Which models and frameworks support tool calling?
Tool calling is now a baseline feature across every major frontier provider and most open-source models. The differentiators are reliability under parallel calls, multi-turn coherence, and strict-mode support. The Berkeley Function Calling Leaderboard (BFCL) is the de facto benchmark.
Which LLMs are best at tool calling?
As of mid-2026, the top-ranked models on the Berkeley Function Calling Leaderboard are GPT-5 and Claude 4 / 4.5, with Gemini 2.5 close behind. The benchmark covers 2,000+ question-function-answer pairs across simple calls, parallel calls, multi-turn dialogues, and 'should-not-call' cases. Per the BFCL paper at ICML 2025, even top models stumble on long-context multi-turn tasks and 'when not to act' decisions, even though they ace one-shot calls. Pick a model that matches your call complexity, not the leaderboard headline.
Do all LLMs support tool calling?
No. Tool calling requires the model to be trained on structured tool-use traces. Most frontier models from OpenAI, Anthropic, Google, Meta, Mistral, and DeepSeek now support it natively. Smaller open-source models often expose tool calling through wrappers that prompt the model to emit JSON, with no decoding-level guarantee. Per BentoML's open-source LLM guide, reliability varies widely. If you run a local model, validate behavior on BFCL or your own eval set before shipping.

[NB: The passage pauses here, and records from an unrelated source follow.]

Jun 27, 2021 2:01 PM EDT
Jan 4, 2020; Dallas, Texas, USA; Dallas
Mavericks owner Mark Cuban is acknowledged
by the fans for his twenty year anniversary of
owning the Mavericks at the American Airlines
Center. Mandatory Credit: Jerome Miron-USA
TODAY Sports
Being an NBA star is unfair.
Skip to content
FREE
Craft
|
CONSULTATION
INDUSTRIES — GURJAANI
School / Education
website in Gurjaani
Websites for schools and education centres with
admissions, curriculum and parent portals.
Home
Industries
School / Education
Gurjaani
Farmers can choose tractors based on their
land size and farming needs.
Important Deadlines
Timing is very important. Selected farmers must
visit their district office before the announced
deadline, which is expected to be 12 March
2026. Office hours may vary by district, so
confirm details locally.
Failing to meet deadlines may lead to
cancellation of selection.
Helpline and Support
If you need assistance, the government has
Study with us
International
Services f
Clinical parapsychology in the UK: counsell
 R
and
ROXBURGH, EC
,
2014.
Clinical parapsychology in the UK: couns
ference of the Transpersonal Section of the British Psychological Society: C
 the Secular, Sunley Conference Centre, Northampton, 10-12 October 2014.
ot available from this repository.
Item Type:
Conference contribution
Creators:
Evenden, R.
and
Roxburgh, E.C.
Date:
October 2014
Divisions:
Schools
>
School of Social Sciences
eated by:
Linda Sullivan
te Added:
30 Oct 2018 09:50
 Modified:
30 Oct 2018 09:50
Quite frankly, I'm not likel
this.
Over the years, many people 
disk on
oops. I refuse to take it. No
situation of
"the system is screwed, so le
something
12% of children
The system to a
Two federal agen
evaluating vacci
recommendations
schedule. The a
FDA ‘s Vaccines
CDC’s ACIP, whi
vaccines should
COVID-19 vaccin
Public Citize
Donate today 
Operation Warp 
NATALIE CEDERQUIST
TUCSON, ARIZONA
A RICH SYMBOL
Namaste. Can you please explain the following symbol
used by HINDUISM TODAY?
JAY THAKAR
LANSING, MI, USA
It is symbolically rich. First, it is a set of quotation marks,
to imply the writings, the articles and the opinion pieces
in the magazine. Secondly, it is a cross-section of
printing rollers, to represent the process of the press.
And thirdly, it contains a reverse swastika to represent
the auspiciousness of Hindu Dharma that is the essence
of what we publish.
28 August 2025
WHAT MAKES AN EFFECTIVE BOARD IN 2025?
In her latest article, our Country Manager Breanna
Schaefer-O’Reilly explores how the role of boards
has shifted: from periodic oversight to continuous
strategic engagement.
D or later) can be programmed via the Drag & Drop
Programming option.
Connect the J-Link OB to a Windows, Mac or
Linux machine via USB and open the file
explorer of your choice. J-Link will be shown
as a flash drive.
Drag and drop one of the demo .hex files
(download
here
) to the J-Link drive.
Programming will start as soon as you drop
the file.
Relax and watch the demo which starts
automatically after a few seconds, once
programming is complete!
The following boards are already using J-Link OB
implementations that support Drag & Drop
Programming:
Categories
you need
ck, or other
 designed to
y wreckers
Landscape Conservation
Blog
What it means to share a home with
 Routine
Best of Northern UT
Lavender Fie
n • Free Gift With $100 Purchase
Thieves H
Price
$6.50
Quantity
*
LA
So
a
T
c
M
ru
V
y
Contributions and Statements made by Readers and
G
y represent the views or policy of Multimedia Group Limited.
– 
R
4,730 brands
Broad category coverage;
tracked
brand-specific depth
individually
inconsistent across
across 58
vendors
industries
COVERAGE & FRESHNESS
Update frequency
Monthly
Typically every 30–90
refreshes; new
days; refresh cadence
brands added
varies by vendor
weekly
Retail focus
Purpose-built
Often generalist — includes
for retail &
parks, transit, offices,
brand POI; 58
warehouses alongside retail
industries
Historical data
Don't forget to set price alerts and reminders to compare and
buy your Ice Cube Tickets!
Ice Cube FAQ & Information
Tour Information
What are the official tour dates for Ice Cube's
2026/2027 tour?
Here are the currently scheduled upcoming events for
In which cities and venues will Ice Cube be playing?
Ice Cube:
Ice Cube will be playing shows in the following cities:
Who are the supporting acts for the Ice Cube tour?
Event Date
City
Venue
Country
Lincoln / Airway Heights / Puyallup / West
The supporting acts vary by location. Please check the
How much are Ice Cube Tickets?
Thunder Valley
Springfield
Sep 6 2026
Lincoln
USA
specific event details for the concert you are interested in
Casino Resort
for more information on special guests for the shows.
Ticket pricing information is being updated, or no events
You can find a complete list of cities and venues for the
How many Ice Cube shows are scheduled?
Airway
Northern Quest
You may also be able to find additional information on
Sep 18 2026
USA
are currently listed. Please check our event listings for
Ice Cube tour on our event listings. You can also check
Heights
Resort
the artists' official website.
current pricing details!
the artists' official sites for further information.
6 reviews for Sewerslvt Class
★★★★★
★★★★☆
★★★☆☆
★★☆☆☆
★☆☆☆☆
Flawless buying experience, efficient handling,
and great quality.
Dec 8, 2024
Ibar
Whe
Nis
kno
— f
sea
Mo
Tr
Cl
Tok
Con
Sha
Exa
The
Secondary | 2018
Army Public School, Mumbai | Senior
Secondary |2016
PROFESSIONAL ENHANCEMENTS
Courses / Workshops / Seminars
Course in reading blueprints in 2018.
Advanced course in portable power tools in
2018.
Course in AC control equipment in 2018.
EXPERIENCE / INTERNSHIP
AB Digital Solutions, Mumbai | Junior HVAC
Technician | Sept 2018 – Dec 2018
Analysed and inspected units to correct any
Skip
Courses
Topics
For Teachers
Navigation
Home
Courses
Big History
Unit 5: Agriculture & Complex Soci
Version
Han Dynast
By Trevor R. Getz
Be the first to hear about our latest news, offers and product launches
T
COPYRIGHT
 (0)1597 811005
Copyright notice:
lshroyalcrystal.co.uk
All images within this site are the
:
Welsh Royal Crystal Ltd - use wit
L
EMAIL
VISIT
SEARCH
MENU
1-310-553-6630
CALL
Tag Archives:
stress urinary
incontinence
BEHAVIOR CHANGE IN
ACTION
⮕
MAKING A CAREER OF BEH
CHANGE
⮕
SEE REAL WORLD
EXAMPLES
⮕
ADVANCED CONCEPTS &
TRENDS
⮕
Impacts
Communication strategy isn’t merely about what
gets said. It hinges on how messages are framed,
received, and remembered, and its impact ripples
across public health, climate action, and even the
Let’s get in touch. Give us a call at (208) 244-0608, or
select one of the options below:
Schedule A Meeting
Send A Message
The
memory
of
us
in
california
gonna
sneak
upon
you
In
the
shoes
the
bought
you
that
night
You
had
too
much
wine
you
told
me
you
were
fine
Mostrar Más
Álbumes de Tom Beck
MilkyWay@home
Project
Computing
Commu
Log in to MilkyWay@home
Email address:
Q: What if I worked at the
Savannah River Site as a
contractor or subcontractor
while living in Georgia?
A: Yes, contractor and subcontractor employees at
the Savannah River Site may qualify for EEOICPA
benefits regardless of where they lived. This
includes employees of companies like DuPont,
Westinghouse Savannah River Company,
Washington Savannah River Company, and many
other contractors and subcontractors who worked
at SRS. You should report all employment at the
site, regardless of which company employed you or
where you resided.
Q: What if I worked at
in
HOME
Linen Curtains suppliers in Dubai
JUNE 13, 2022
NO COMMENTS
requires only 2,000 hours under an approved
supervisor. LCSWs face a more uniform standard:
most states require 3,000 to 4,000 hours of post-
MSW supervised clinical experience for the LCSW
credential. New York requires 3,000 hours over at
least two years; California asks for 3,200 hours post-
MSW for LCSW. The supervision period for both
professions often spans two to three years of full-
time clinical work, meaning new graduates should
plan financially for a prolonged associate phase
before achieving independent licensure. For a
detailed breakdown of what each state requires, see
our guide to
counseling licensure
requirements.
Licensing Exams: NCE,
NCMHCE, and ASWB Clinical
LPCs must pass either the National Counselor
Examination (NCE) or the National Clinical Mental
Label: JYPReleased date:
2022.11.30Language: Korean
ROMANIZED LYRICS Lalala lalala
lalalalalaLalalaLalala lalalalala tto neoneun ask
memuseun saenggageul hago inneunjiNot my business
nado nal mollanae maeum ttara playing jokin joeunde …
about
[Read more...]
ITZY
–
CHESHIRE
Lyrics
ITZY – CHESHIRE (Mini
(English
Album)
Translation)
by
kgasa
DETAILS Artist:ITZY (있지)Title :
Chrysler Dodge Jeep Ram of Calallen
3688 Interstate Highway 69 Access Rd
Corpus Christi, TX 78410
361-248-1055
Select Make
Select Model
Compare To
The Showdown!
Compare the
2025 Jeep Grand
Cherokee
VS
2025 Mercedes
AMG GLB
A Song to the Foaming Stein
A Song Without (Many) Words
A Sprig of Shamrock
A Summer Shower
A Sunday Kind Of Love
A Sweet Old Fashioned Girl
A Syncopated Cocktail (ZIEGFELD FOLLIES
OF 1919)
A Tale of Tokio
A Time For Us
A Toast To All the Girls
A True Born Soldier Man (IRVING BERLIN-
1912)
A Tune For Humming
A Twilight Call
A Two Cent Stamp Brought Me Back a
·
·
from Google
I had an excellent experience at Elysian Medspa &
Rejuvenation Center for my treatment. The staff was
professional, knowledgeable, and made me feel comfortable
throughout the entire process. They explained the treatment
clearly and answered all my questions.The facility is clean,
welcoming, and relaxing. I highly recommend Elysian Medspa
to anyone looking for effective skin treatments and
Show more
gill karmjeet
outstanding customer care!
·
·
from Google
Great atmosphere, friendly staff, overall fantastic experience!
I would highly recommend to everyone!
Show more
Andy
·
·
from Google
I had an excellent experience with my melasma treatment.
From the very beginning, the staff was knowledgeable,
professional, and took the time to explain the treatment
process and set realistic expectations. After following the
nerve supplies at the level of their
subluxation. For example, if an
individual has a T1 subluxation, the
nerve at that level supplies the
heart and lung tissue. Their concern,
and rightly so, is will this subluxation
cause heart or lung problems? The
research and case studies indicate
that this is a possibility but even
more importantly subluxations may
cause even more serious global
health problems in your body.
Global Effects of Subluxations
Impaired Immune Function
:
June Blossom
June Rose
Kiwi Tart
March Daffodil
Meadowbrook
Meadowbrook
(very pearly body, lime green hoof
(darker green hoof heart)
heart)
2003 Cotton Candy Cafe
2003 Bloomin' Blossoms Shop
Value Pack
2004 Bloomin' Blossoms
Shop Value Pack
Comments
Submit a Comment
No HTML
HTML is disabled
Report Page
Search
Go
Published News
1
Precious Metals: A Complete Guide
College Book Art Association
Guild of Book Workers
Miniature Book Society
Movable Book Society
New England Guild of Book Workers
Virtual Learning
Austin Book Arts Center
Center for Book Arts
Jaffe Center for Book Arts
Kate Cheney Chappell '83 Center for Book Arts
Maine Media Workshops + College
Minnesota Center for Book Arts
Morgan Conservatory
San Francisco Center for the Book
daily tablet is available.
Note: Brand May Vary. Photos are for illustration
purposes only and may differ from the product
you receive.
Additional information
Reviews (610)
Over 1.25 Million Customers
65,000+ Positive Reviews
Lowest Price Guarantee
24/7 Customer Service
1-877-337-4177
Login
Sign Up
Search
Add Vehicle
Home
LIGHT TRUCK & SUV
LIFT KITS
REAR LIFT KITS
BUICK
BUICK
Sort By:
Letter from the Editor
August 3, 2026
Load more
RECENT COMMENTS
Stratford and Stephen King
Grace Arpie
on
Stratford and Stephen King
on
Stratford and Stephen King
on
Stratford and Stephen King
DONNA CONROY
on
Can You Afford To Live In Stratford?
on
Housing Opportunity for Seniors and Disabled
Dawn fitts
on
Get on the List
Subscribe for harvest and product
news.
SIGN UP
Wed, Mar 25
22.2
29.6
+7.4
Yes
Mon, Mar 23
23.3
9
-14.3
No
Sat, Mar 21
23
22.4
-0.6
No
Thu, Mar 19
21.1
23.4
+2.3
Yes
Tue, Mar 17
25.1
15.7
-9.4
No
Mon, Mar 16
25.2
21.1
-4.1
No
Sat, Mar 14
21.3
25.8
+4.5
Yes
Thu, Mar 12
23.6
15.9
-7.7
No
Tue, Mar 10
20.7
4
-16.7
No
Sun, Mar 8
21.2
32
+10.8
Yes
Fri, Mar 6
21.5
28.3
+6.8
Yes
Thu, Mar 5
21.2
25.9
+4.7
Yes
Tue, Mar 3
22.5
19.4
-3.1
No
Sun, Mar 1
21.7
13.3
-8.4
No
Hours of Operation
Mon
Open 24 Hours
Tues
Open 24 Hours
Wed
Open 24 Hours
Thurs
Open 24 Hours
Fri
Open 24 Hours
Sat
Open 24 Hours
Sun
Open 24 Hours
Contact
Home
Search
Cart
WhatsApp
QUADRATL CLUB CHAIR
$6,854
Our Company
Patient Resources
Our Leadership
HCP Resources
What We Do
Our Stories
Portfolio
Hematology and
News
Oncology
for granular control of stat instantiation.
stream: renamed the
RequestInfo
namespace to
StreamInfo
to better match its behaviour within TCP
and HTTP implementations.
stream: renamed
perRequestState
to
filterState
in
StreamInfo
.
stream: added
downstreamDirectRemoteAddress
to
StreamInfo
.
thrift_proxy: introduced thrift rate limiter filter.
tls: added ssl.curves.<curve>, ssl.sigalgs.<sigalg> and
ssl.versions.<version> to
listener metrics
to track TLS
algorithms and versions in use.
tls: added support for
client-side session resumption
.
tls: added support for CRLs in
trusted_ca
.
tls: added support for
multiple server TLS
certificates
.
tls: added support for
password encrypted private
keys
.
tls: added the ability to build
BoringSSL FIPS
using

What's the future of tool calling and MCP?
The trend is clear: tool calling is converging on MCP as the transport layer, and frontier models are getting trained directly on MCP traces. Per the November 2025 MCP spec, the protocol now supports asynchronous tasks, statelessness, and a community registry. ChatGPT, Claude, Gemini, and Copilot all support MCP servers natively. Expect 'function calling' as a vendor-specific term to fade. The model-to-tool API will be MCP, and function calling becomes the model's internal mechanism for emitting an MCP-compatible call.